REQUIRED WORK
Exactly as written, return every line of the data below apart from the pictures.

DATA IN THIS EXERCISE
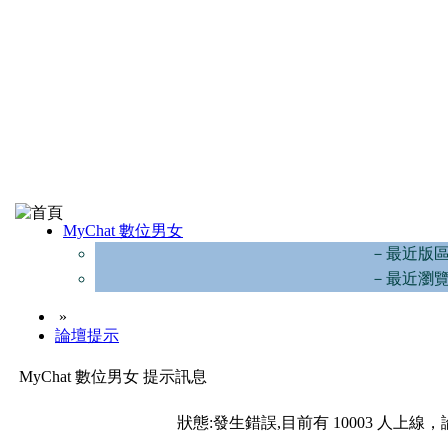
MyChat 數位男女
－最近版
－最近瀏
»
論壇提示
MyChat 數位男女 提示訊息
狀態:發生錯誤,目前有 10003 人上線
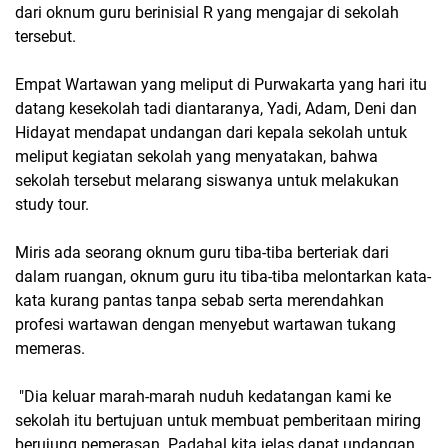
dari oknum guru berinisial R yang mengajar di sekolah
tersebut.
Empat Wartawan yang meliput di Purwakarta yang hari itu
datang kesekolah tadi diantaranya, Yadi, Adam, Deni dan
Hidayat mendapat undangan dari kepala sekolah untuk
meliput kegiatan sekolah yang menyatakan, bahwa
sekolah tersebut melarang siswanya untuk melakukan
study tour.
Miris ada seorang oknum guru tiba-tiba berteriak dari
dalam ruangan, oknum guru itu tiba-tiba melontarkan kata-
kata kurang pantas tanpa sebab serta merendahkan
profesi wartawan dengan menyebut wartawan tukang
memeras.
"Dia keluar marah-marah nuduh kedatangan kami ke
sekolah itu bertujuan untuk membuat pemberitaan miring
berujung pemerasan. Padahal kita jelas dapat undangan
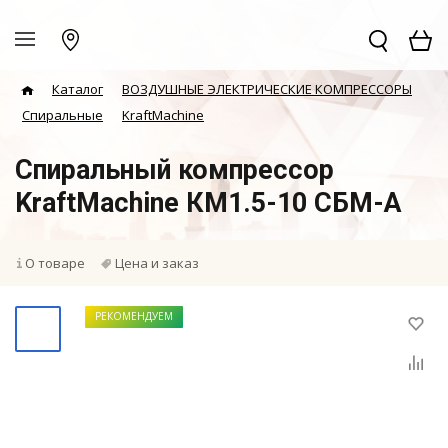
Каталог
ВОЗДУШНЫЕ ЭЛЕКТРИЧЕСКИЕ КОМПРЕССОРЫ
Спиральные
KraftMachine
Спиральный компрессор
KraftMachine КМ1.5-10 СБМ-А
О товаре
Цена и заказ
РЕКОМЕНДУЕМ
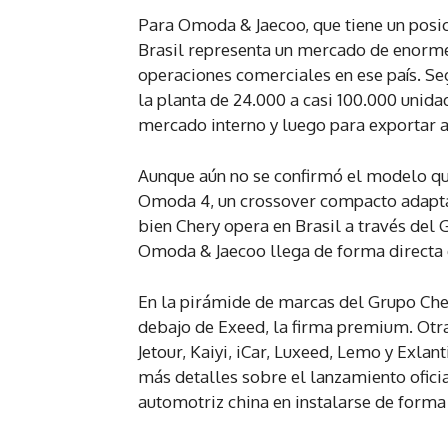
Para Omoda & Jaecoo, que tiene un pos
Brasil representa un mercado de enorme
operaciones comerciales en ese país. Se
la planta de 24.000 a casi 100.000 unida
mercado interno y luego para exportar a
Aunque aún no se confirmó el modelo que
Omoda 4, un crossover compacto adaptado
bien Chery opera en Brasil a través del
Omoda & Jaecoo llega de forma directa 
En la pirámide de marcas del Grupo Che
debajo de Exeed, la firma premium. Otra
Jetour, Kaiyi, iCar, Luxeed, Lemo y Exla
más detalles sobre el lanzamiento ofici
automotriz china en instalarse de forma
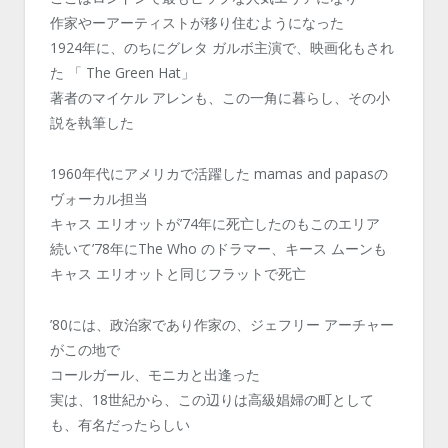
作家やーアーティストが移り住むようになった
1924年に、のちにグレタ ガルボ主演で、映画化もされ
た 「 The Green Hat」
著者のマイケル アレンも、この一角に暮らし、その小
説を執筆した
1960年代にアメリカで活躍した mamas and papasの
ヴォーカル担当
キャス エリオットが’74年に死亡したのもこのエリア
続いて’78年にThe Who のドラマー、キース ムーンも
キャス エリオットと同じフラットで死亡
’80には、政治家であり作家の、ジェフリー アーチャー
がこの地で
コールガール、モニカと出逢った
実は、18世紀から、この辺りは高級娼婦の町として
も、有名だったらしい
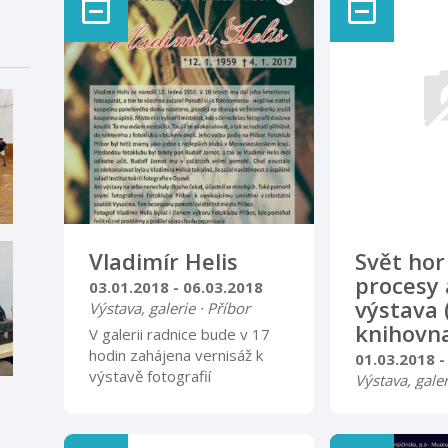
Vladimír Helis
Svět hor 
procesy a
03.01.2018 - 06.03.2018
výstava
Výstava, galerie · Příbor
knihovn
V galerii radnice bude v 17
hodin zahájena vernisáž k
01.03.2018 -
výstavě fotografií
Výstava, galer
„Vzpomínka na Vladimíra
Expozice přibl
Helise“. Výstavu bývalého
problematiku 
člena příborského fotoklubu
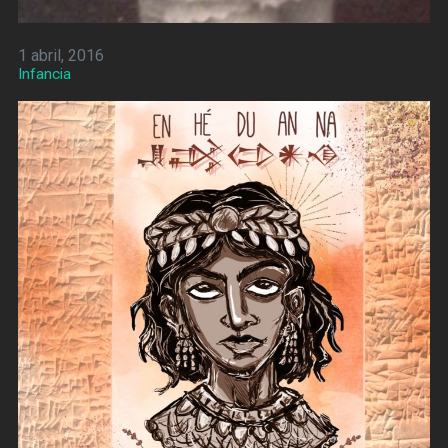
1 abril, 2016
Infancia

SOLUTION
MyChat 數位男女
－最近版
－最近瀏
»
論壇提示
MyChat 數位男女 提示訊息
狀態:發生錯誤,目前有 10003 人上線
dari oknum guru berinisial R yang mengajar di sekolah
tersebut.
Empat Wartawan yang meliput di Purwakarta yang hari itu
datang kesekolah tadi diantaranya, Yadi, Adam, Deni dan
Hidayat mendapat undangan dari kepala sekolah untuk
meliput kegiatan sekolah yang menyatakan, bahwa
sekolah tersebut melarang siswanya untuk melakukan
study tour.
Miris ada seorang oknum guru tiba-tiba berteriak dari
dalam ruangan, oknum guru itu tiba-tiba melontarkan kata-
kata kurang pantas tanpa sebab serta merendahkan
profesi wartawan dengan menyebut wartawan tukang
memeras.
"Dia keluar marah-marah nuduh kedatangan kami ke
sekolah itu bertujuan untuk membuat pemberitaan miring
berujung pemerasan. Padahal kita jelas dapat undangan
Каталог
ВОЗДУШНЫЕ ЭЛЕКТРИЧЕСКИЕ КОМПРЕССОРЫ
Спиральные
KraftMachine
Спиральный компрессор
KraftMachine КМ1.5-10 СБМ-А
О товаре
Цена и заказ
РЕКОМЕНДУЕМ
Para Omoda & Jaecoo, que tiene un pos
Brasil representa un mercado de enorme
operaciones comerciales en ese país. Se
la planta de 24.000 a casi 100.000 unida
mercado interno y luego para exportar a
Aunque aún no se confirmó el modelo que
Omoda 4, un crossover compacto adaptado
bien Chery opera en Brasil a través del
Omoda & Jaecoo llega de forma directa 
En la pirámide de marcas del Grupo Che
debajo de Exeed, la firma premium. Otra
Jetour, Kaiyi, iCar, Luxeed, Lemo y Exla
más detalles sobre el lanzamiento ofici
automotriz china en instalarse de forma
作家やーアーティストが移り住むようになった
1924年に、のちにグレタ ガルボ主演で、映画化もされ
た 「 The Green Hat」
著者のマイケル アレンも、この一角に暮らし、その小
説を執筆した
1960年代にアメリカで活躍した mamas and papasの
ヴォーカル担当
キャス エリオットが’74年に死亡したのもこのエリア
続いて’78年にThe Who のドラマー、キース ムーンも
キャス エリオットと同じフラットで死亡
’80には、政治家であり作家の、ジェフリー アーチャー
がこの地で
コールガール、モニカと出逢った
実は、18世紀から、この辺りは高級娼婦の町として
も、有名だったらしい
Vladimír Helis
Svět hor 
procesy a
03.01.2018 - 06.03.2018
výstava
Výstava, galerie · Příbor
knihovn
V galerii radnice bude v 17
hodin zahájena vernisáž k
01.03.2018 -
výstavě fotografií
Výstava, galer
„Vzpomínka na Vladimíra
Expozice přibl
Helise“. Výstavu bývalého
problematiku 
člena příborského fotoklubu
1 abril, 2016
Infancia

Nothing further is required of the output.